Page-level text extractions
+++

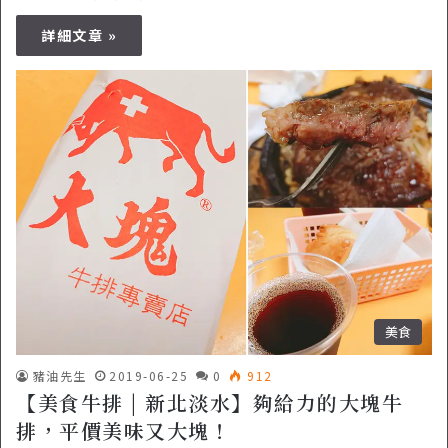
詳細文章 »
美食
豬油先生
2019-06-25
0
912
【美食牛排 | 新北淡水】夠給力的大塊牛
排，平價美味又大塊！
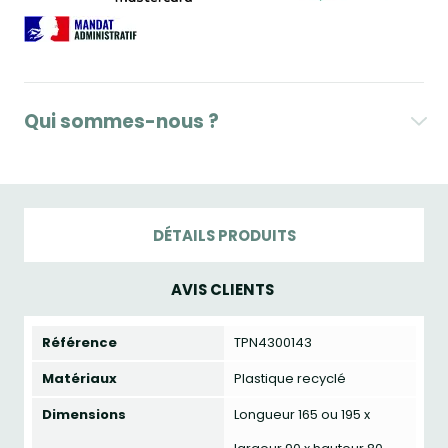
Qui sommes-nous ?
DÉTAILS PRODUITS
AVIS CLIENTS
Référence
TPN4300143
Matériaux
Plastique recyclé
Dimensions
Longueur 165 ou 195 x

+++

**Work to complete:**
Set down exactly what runs from the line with "DÉTAILS PRODUITS" to the last line of the data above, including both of those lines and no others.

**Response box:**
DÉTAILS PRODUITS
AVIS CLIENTS
Référence
TPN4300143
Matériaux
Plastique recyclé
Dimensions
Longueur 165 ou 195 x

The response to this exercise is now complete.